98 — To John Jackson[1]

N. A., Notts., September 18, 1808.

Dear Jack, — I wish you would inform me what has been done by Jekyll, at No. 40, Sloane Square, concerning the pony I returned as unsound.

I have also to request you will call on Louch at Brompton, and inquire what the devil he meant by sending such an insolent letter to me at Brighton; and at the same time tell him I by no means can comply with the charge he has made for things pretended to be damaged.

Ambrose behaved most scandalously about the pony. You may tell Jekyll if he does not refund the money, I shall put the affair into my lawyer's hands. Five and twenty guineas is a sound price for a pony, and by God, if it costs me five hundred pounds, I will make an example of Mr. Jekyll, and that immediately, unless the cash is returned.
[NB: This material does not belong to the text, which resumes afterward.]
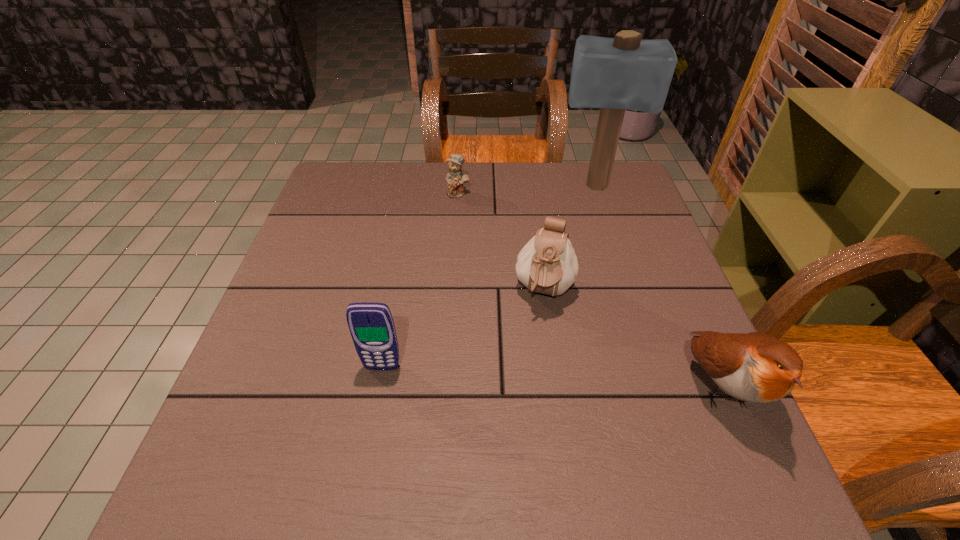 Locate which object ranks second in proximity to the tallest object. Please provide its 2D coordinates. Your answer should be formatted as a tuple, i.e. [(x, y)], where the tuple contains the x and y coordinates of a point satisfying the conditions above.

[(547, 264)]

What are the coordinates of `free point that satisfies the following two spatial constraints: 1. on the back side of the mallet; 2. on the left side of the third nearest object` in the screenshot? It's located at (530, 187). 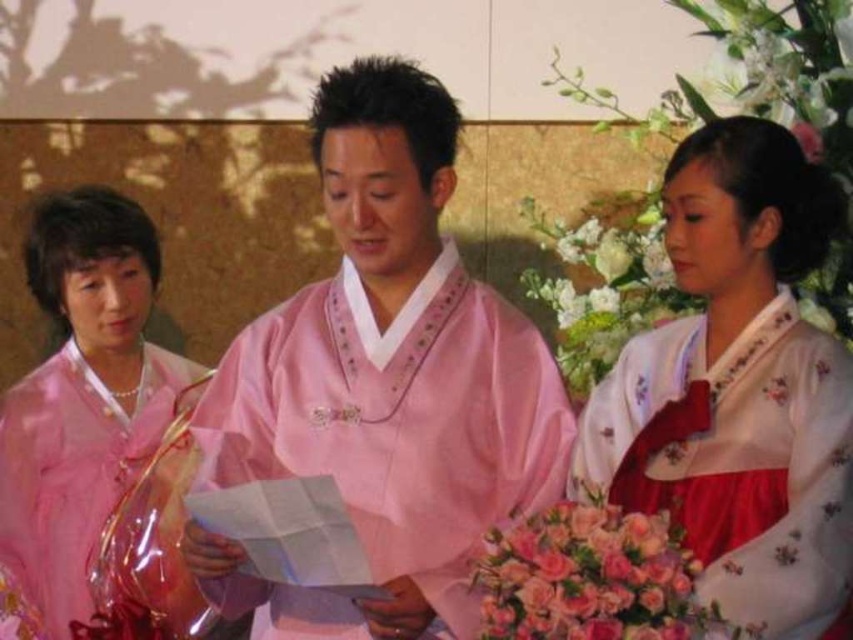 How far apart are white satin hanbok at right and satin pink hanbok at left?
Believe me, dear Jack, etc.


[Footnote 1:]

John Jackson (1769-1845), better known as "Gentleman" Jackson, was champion of England from 1795 to 1803. His three fights were against Fewterel (1788), George Ingleston (1789), and Mendoza (1795). In his fight at Ingatestone with "George the Brewer," he slipped on the wet stage, and, falling, dislocated his ankle and broke his leg. His fight with Mendoza at Hornchurch, Essex, was decided in nine rounds. At the end of the third round "the odds rose two to one on Mendoza." In the fifth, Jackson "seized hold of his opponent by the hair, and served him out in that defenceless state till he fell to the ground." The fight was practically over, and the odds at once turned in favour of Jackson, who thenceforward had matters all his own way. Even if Mendoza had worn a wig, he probably would have succumbed to Jackson, who was a more powerful man with a longer reach, and as scientific, though not so ornamental, a boxer. In 1803 Jackson retired from the ring.